Требовалось нечто среднее между карантином и реабилитационным центром: независимая структура, достаточно светская для решения светских проблем, но достаточно автономная от множества не слишком мудрых человеческих установлений типа око за око, и зуб за зуб.
Ответственность за разумное решение этого вопроса как раз и готово было взять на себя ЦКС. То есть – Центр Кризисных ситуаций.

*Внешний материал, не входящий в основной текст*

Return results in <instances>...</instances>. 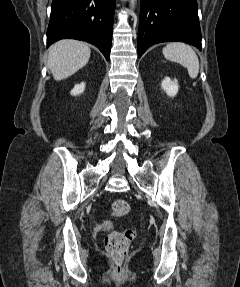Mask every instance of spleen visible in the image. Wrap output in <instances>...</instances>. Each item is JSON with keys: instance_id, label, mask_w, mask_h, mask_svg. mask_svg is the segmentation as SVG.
<instances>
[{"instance_id": "spleen-1", "label": "spleen", "mask_w": 240, "mask_h": 287, "mask_svg": "<svg viewBox=\"0 0 240 287\" xmlns=\"http://www.w3.org/2000/svg\"><path fill=\"white\" fill-rule=\"evenodd\" d=\"M163 55L187 68L190 78L195 79L198 76L199 60L191 46L181 42L168 43L163 48Z\"/></svg>"}]
</instances>
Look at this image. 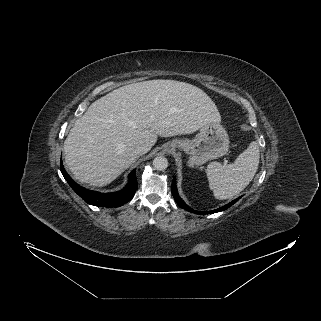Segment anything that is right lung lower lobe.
<instances>
[{"label":"right lung lower lobe","mask_w":321,"mask_h":321,"mask_svg":"<svg viewBox=\"0 0 321 321\" xmlns=\"http://www.w3.org/2000/svg\"><path fill=\"white\" fill-rule=\"evenodd\" d=\"M60 169L65 180L68 182L71 188L85 202L94 206L107 207V208L119 207L133 198L138 187L137 179H136V170H133L129 174V182L121 191L114 192V193H100V192L85 189L80 185H78L75 181H73V179L65 171L62 164V160L60 164Z\"/></svg>","instance_id":"98d812e1"}]
</instances>
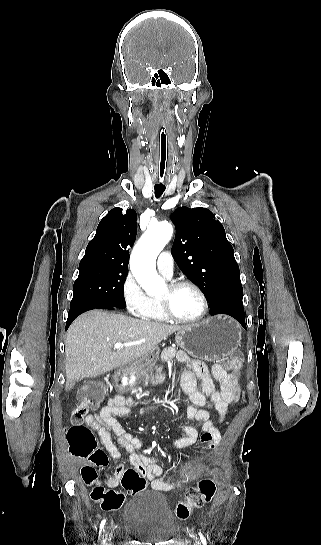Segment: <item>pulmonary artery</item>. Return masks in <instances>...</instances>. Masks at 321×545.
I'll return each instance as SVG.
<instances>
[{
	"mask_svg": "<svg viewBox=\"0 0 321 545\" xmlns=\"http://www.w3.org/2000/svg\"><path fill=\"white\" fill-rule=\"evenodd\" d=\"M157 267L164 277L170 278L172 276L174 261L168 251H163L158 255Z\"/></svg>",
	"mask_w": 321,
	"mask_h": 545,
	"instance_id": "pulmonary-artery-1",
	"label": "pulmonary artery"
}]
</instances>
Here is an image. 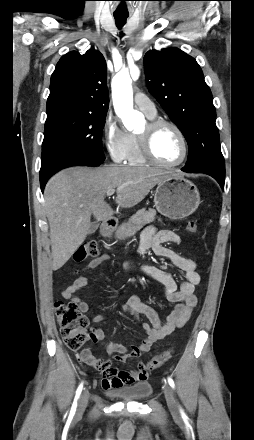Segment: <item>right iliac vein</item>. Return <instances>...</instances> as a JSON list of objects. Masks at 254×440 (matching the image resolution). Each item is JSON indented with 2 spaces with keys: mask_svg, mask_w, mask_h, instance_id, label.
I'll list each match as a JSON object with an SVG mask.
<instances>
[{
  "mask_svg": "<svg viewBox=\"0 0 254 440\" xmlns=\"http://www.w3.org/2000/svg\"><path fill=\"white\" fill-rule=\"evenodd\" d=\"M89 394L87 391H84L80 396L77 406V415H81L88 405Z\"/></svg>",
  "mask_w": 254,
  "mask_h": 440,
  "instance_id": "obj_1",
  "label": "right iliac vein"
}]
</instances>
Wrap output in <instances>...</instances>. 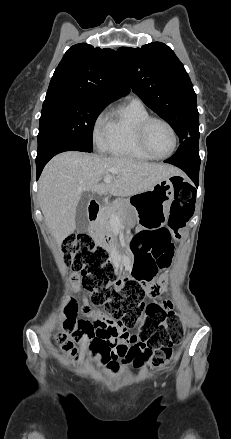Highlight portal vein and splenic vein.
I'll return each mask as SVG.
<instances>
[{"label":"portal vein and splenic vein","instance_id":"1","mask_svg":"<svg viewBox=\"0 0 231 439\" xmlns=\"http://www.w3.org/2000/svg\"><path fill=\"white\" fill-rule=\"evenodd\" d=\"M112 181V177L111 176H106L105 178H104V182L105 183H110Z\"/></svg>","mask_w":231,"mask_h":439}]
</instances>
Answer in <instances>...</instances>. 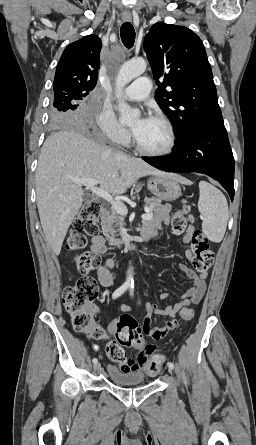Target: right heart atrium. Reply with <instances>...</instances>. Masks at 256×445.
Here are the masks:
<instances>
[{
  "label": "right heart atrium",
  "instance_id": "d8ad5b80",
  "mask_svg": "<svg viewBox=\"0 0 256 445\" xmlns=\"http://www.w3.org/2000/svg\"><path fill=\"white\" fill-rule=\"evenodd\" d=\"M100 133L113 144H125L129 139L128 131L120 124L113 111L105 106L100 107L95 115Z\"/></svg>",
  "mask_w": 256,
  "mask_h": 445
}]
</instances>
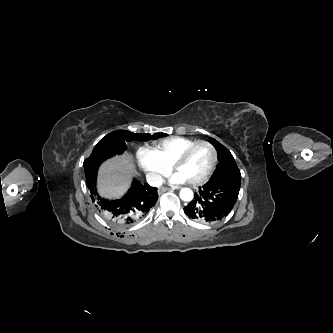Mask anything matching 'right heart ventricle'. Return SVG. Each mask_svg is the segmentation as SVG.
Returning <instances> with one entry per match:
<instances>
[{
	"mask_svg": "<svg viewBox=\"0 0 333 333\" xmlns=\"http://www.w3.org/2000/svg\"><path fill=\"white\" fill-rule=\"evenodd\" d=\"M197 140L182 137L171 136L155 142L152 149L155 151L159 159L168 167H170L176 157L188 146Z\"/></svg>",
	"mask_w": 333,
	"mask_h": 333,
	"instance_id": "obj_1",
	"label": "right heart ventricle"
}]
</instances>
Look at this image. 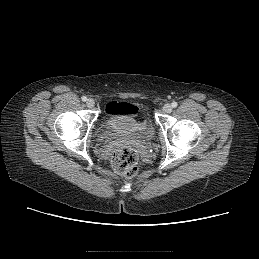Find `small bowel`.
Returning a JSON list of instances; mask_svg holds the SVG:
<instances>
[{
  "label": "small bowel",
  "instance_id": "1",
  "mask_svg": "<svg viewBox=\"0 0 259 259\" xmlns=\"http://www.w3.org/2000/svg\"><path fill=\"white\" fill-rule=\"evenodd\" d=\"M124 103H117V102H110L106 105V110L110 112H115V113H122L121 112V106Z\"/></svg>",
  "mask_w": 259,
  "mask_h": 259
}]
</instances>
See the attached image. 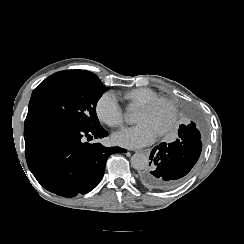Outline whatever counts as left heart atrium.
Masks as SVG:
<instances>
[{
  "mask_svg": "<svg viewBox=\"0 0 244 244\" xmlns=\"http://www.w3.org/2000/svg\"><path fill=\"white\" fill-rule=\"evenodd\" d=\"M157 135L150 126L139 124L134 128L114 134L113 141L123 147L138 148L152 143Z\"/></svg>",
  "mask_w": 244,
  "mask_h": 244,
  "instance_id": "39dd6f15",
  "label": "left heart atrium"
}]
</instances>
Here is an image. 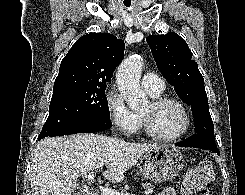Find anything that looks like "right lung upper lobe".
<instances>
[{"instance_id": "right-lung-upper-lobe-1", "label": "right lung upper lobe", "mask_w": 245, "mask_h": 195, "mask_svg": "<svg viewBox=\"0 0 245 195\" xmlns=\"http://www.w3.org/2000/svg\"><path fill=\"white\" fill-rule=\"evenodd\" d=\"M125 44L109 33L82 36L62 59L53 92L105 87L124 57Z\"/></svg>"}]
</instances>
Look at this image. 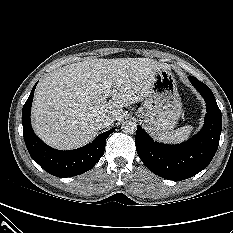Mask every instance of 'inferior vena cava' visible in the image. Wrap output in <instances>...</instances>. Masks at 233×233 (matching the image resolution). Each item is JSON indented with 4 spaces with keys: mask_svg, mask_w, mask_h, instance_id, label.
Segmentation results:
<instances>
[{
    "mask_svg": "<svg viewBox=\"0 0 233 233\" xmlns=\"http://www.w3.org/2000/svg\"><path fill=\"white\" fill-rule=\"evenodd\" d=\"M114 122V118L110 115H101L96 119V125L99 129L110 126Z\"/></svg>",
    "mask_w": 233,
    "mask_h": 233,
    "instance_id": "602c4592",
    "label": "inferior vena cava"
}]
</instances>
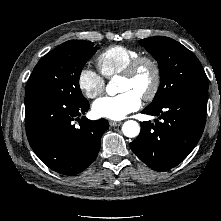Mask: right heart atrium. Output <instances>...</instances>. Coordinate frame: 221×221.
Listing matches in <instances>:
<instances>
[{"label":"right heart atrium","instance_id":"1","mask_svg":"<svg viewBox=\"0 0 221 221\" xmlns=\"http://www.w3.org/2000/svg\"><path fill=\"white\" fill-rule=\"evenodd\" d=\"M77 85L85 97L95 99L104 92L106 81L102 74L86 66L78 74Z\"/></svg>","mask_w":221,"mask_h":221}]
</instances>
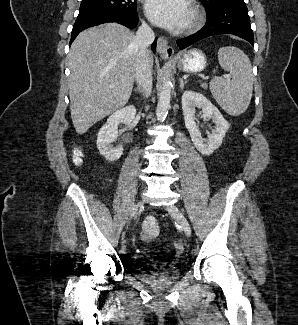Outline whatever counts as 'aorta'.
I'll return each instance as SVG.
<instances>
[{
  "mask_svg": "<svg viewBox=\"0 0 298 325\" xmlns=\"http://www.w3.org/2000/svg\"><path fill=\"white\" fill-rule=\"evenodd\" d=\"M172 80L169 74H165L162 78V86L161 90L158 94V102L156 106V118L157 120H164L167 116L168 108L171 106V98H172Z\"/></svg>",
  "mask_w": 298,
  "mask_h": 325,
  "instance_id": "762f6f07",
  "label": "aorta"
}]
</instances>
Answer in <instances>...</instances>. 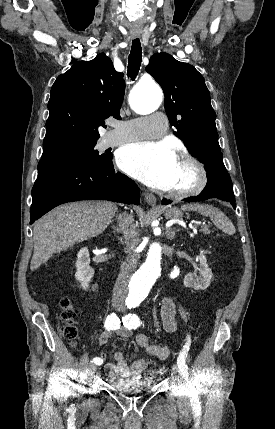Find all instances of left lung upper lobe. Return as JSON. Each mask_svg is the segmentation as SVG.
I'll use <instances>...</instances> for the list:
<instances>
[{
  "instance_id": "obj_1",
  "label": "left lung upper lobe",
  "mask_w": 275,
  "mask_h": 429,
  "mask_svg": "<svg viewBox=\"0 0 275 429\" xmlns=\"http://www.w3.org/2000/svg\"><path fill=\"white\" fill-rule=\"evenodd\" d=\"M146 71L160 84L165 109L174 134L189 153L205 165L208 180L231 181L218 143L216 113L203 76L190 64L179 62L167 53H156Z\"/></svg>"
}]
</instances>
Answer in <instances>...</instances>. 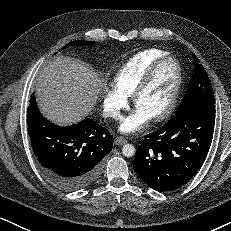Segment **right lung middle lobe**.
Returning a JSON list of instances; mask_svg holds the SVG:
<instances>
[{
    "label": "right lung middle lobe",
    "instance_id": "right-lung-middle-lobe-1",
    "mask_svg": "<svg viewBox=\"0 0 231 231\" xmlns=\"http://www.w3.org/2000/svg\"><path fill=\"white\" fill-rule=\"evenodd\" d=\"M93 43H94L93 41H79V40H76V41H72V42H70L69 44L63 46V47L60 49V51L63 50V49H65V48H67V47L70 46V45H91V44H93Z\"/></svg>",
    "mask_w": 231,
    "mask_h": 231
}]
</instances>
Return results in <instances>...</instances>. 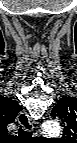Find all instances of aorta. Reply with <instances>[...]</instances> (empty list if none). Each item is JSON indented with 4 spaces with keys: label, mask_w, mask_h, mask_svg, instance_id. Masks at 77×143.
Here are the masks:
<instances>
[{
    "label": "aorta",
    "mask_w": 77,
    "mask_h": 143,
    "mask_svg": "<svg viewBox=\"0 0 77 143\" xmlns=\"http://www.w3.org/2000/svg\"><path fill=\"white\" fill-rule=\"evenodd\" d=\"M42 131L44 134H47L49 136H56V135H59L61 131V127L58 122L46 121L42 125Z\"/></svg>",
    "instance_id": "762f6f07"
}]
</instances>
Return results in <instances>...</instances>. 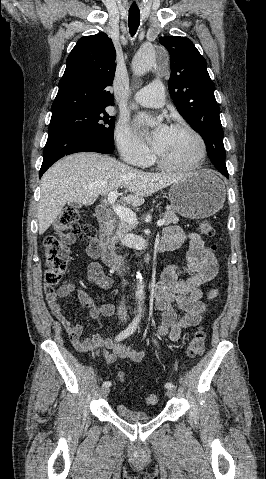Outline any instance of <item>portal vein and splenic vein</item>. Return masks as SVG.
<instances>
[{"mask_svg":"<svg viewBox=\"0 0 266 479\" xmlns=\"http://www.w3.org/2000/svg\"><path fill=\"white\" fill-rule=\"evenodd\" d=\"M118 197V192L117 191H112L108 194L107 201L109 204L112 205V209L117 214L122 220L125 222L135 225L137 224V217L136 214L130 210L129 208H126L124 206L115 204L116 199ZM165 224V219H160L157 222L158 226H163Z\"/></svg>","mask_w":266,"mask_h":479,"instance_id":"18ae733b","label":"portal vein and splenic vein"}]
</instances>
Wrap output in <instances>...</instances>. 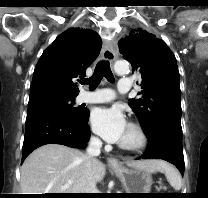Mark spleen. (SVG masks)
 I'll use <instances>...</instances> for the list:
<instances>
[{
    "label": "spleen",
    "mask_w": 208,
    "mask_h": 198,
    "mask_svg": "<svg viewBox=\"0 0 208 198\" xmlns=\"http://www.w3.org/2000/svg\"><path fill=\"white\" fill-rule=\"evenodd\" d=\"M162 171L165 173L167 181L175 189L180 190L182 187V179L179 172L168 163L162 164Z\"/></svg>",
    "instance_id": "1"
}]
</instances>
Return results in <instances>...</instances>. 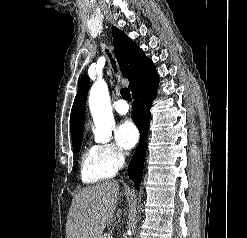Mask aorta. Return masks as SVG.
Returning <instances> with one entry per match:
<instances>
[{"mask_svg":"<svg viewBox=\"0 0 247 238\" xmlns=\"http://www.w3.org/2000/svg\"><path fill=\"white\" fill-rule=\"evenodd\" d=\"M90 111L95 124V141L107 143L112 137L115 125L108 87L103 80H99L91 87L89 94Z\"/></svg>","mask_w":247,"mask_h":238,"instance_id":"762f6f07","label":"aorta"}]
</instances>
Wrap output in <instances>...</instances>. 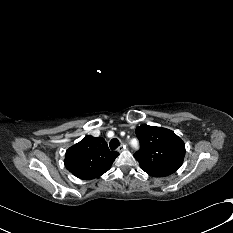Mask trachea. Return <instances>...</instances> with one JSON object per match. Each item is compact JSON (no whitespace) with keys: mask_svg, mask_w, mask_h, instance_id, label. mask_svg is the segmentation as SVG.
Instances as JSON below:
<instances>
[{"mask_svg":"<svg viewBox=\"0 0 233 233\" xmlns=\"http://www.w3.org/2000/svg\"><path fill=\"white\" fill-rule=\"evenodd\" d=\"M110 149L115 150L119 146V140L116 138H113L109 143Z\"/></svg>","mask_w":233,"mask_h":233,"instance_id":"obj_1","label":"trachea"}]
</instances>
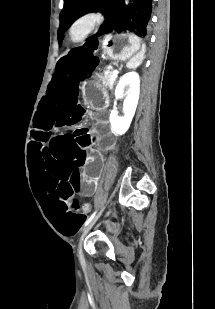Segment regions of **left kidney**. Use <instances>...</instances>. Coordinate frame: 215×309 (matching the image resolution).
<instances>
[{
	"label": "left kidney",
	"mask_w": 215,
	"mask_h": 309,
	"mask_svg": "<svg viewBox=\"0 0 215 309\" xmlns=\"http://www.w3.org/2000/svg\"><path fill=\"white\" fill-rule=\"evenodd\" d=\"M126 86H129L128 90H124ZM133 86L137 88L136 94L133 92ZM124 92L127 94L123 102V112L125 116H118L117 110H111L109 116L111 128L115 134H124V132L128 130L135 114L140 92V78L137 72H126V74L121 76L116 86L115 96H117V98H122Z\"/></svg>",
	"instance_id": "1"
}]
</instances>
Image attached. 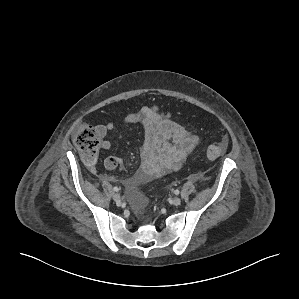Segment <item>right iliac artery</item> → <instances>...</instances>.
Segmentation results:
<instances>
[{
    "label": "right iliac artery",
    "mask_w": 299,
    "mask_h": 299,
    "mask_svg": "<svg viewBox=\"0 0 299 299\" xmlns=\"http://www.w3.org/2000/svg\"><path fill=\"white\" fill-rule=\"evenodd\" d=\"M113 190L117 192V191H119V188L118 187H114Z\"/></svg>",
    "instance_id": "right-iliac-artery-1"
}]
</instances>
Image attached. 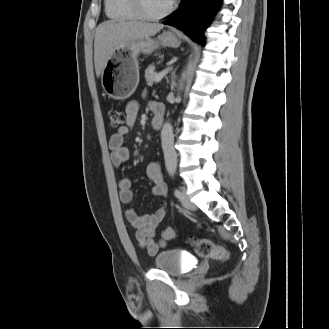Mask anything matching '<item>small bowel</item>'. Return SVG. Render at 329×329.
<instances>
[{"label": "small bowel", "mask_w": 329, "mask_h": 329, "mask_svg": "<svg viewBox=\"0 0 329 329\" xmlns=\"http://www.w3.org/2000/svg\"><path fill=\"white\" fill-rule=\"evenodd\" d=\"M152 103L151 106H153ZM139 113V104L131 101L126 105V123L110 136L109 148L111 151V162L115 168H121L129 159V149L125 145L126 137L130 134ZM146 176L152 182V193L158 197H166L167 187L159 163L152 162L147 165ZM119 198L124 204H129L133 200L132 183L128 178H122L118 183ZM164 207L159 208L152 214L139 215L134 209L127 208L124 211L126 220L135 229V237L138 245L145 249L149 255H155L166 245L165 240L154 239L156 228L165 216Z\"/></svg>", "instance_id": "obj_1"}]
</instances>
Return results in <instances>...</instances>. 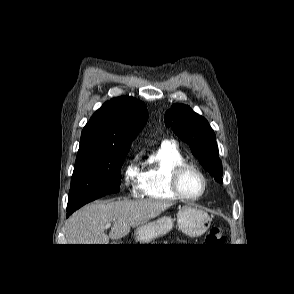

Структуру ЦКС имело стандартную. Сверху сидел Директор, он карал и миловал; за ним шли замы, они же – начальники секторов. Информационный сектор добывал всевозможную информацию, Научный её по ре сил и возможностей обрабатывал; сектор Культуры приглядывал за всем Разумным, Добрым и Вечным; Стратегический рекомендовал, что со всем этим теперь делать, а Технический обеспечивал потребными для того средствами. Существовала ещё одна, автономная структура, которая по малочисленности своей называлась Отделом, причем Первым. И населяли его как раз те самые заблудшие души, которым мы могли предложить работу по специальности, только на сей раз без уголовщины. Занимался отдел добыванием труднодоступной информации, эвакуацией заблудившихся в лабиринтах закона овнов, - то есть операциями, требующими определенных специальных навыков. Так получалось, что именно они, с более-менее открытым забралом, непосредственно и по мере сил боролись с тем, с чем борется со времён давних всё прогрессивное человечество. Директором ЦКС отчего-то, чуточку поломавшись, согласился стать сам маркиз.
И немедля новый Центр оброс множеством легенд.
…На торжественном приёме в эксплуатацию здания, долженствующего вместить в себя это хитроумное учреждение, по счастью, оказались все свои – король, мэр, маркиз де Ла Оль… Ибо выяснилось, что кто-то что-то напутал с проектом, и парадный вход с шикарным подъездом и застекленным холлом смотрит отнюдь не на город, а на задворки Полигона. Зато глухой брандмауэр с уродливыми железными воротами грузового входа гордо взирал на шикарную автостраду через мост и паркинг на 500 посадочных мест. Оправившись от шока (чему в немалой степени способствовало заготовленное к торжеству шампанское), пообещав друг другу непременно удавить собаку-прораба, высокие гости порешили решить проблему кулуарно: заменить ворота и пристроить крылечко с козырьком. Потому что, как говорят в Акзаксе - там, где брошка, там перёд.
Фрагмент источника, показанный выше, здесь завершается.